他的脑海之中,反复回荡着方才虚空一闪而逝的雪白剑痕,还有远古妖王玄沧那极致恐惧的低语——是那个疯子的剑。
翻阅万千上古典籍、浩然遗卷,曹慈素来沉稳通透、心境澄明,可今日所见所闻,依旧让他久久无法平静。
他自幼修浩然正道,读圣贤书,行君子道,一生信奉人间道义、圣贤传承,以为人族鼎盛在于百家浩然,在于礼法道义,在于山河人心。
直到今日,他才真正窥见上古盛世的冰山一角。
原来曾有一剑,可压万古妖尊,可镇蛮荒万恶,可凭一己锋芒,护整个人间香火不绝。
原来浩然可守世,剑道可开天。
“阿良……”
曹慈轻声默念这个名字,眼底满是敬畏与恍然。
古籍零星记载,碎片残卷之中,只言片语提及,上古末年,有一剑客,无门无派,无拘无束,背负一柄旧剑,行走天下山河。
他不尊圣贤,不拜天道,不惧神魔,不问善恶,只问高低。
剑压群雄,道镇万古,以一剑之威,打遍天下无敌手,硬生生杀出一个璀璨至极的剑道盛世。

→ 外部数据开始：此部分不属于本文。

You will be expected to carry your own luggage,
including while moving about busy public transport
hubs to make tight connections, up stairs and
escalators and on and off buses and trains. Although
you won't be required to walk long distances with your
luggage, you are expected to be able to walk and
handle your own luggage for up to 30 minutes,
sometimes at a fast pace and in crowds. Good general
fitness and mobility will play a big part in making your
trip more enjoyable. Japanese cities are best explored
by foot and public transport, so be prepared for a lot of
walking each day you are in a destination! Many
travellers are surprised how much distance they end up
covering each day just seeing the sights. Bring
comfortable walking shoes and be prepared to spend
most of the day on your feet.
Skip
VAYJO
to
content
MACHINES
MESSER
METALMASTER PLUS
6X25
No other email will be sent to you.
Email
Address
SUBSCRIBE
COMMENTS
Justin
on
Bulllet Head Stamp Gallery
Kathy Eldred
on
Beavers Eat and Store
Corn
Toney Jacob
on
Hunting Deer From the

除此之外,典籍之中,还有一个与之齐名的名字——左右。
世间双剑,一狂一正,一纵一稳,并肩撑起上古剑道最后的鼎盛荣光,纵使岁月更迭,时代落幕,依旧留无尽余泽庇护后世人间。
想到此处,曹慈骤然睁眼,眸光澄澈明亮。
他终于明白,为何那道剑痕无惊天威势,却能镇灭万古妖煞,击溃玄沧三万载道心。
那不是术法之威,不是境界之力,是剑道极致的风骨,是一个时代的巅峰沉淀,是跨越岁月山河,依旧不灭的人间锋芒。
“旧剑落幕,风骨未绝。”
“前人栽剑,后人承锋。”
曹慈心中豁然开朗,受损的浩然道基,竟在这一刻微微震颤,隐隐有磨合升华之兆。
绝境悟道,战火养心。
这场生死大战,那道万古剑痕,不仅救下了整支人族大军,更让他的浩然道心,真正跳出了固有的条条框框,看见了更辽阔、更浩瀚的天地大道。
与此同时,主营最深处的静室之中,灵气最为浓郁安稳。
宁姚静静卧于玉床之上,双目紧闭,呼吸绵长平稳,一身青色剑袍纤尘不染,周身萦绕着淡淡的纯粹剑意,安静蛰伏,沉眠蓄力。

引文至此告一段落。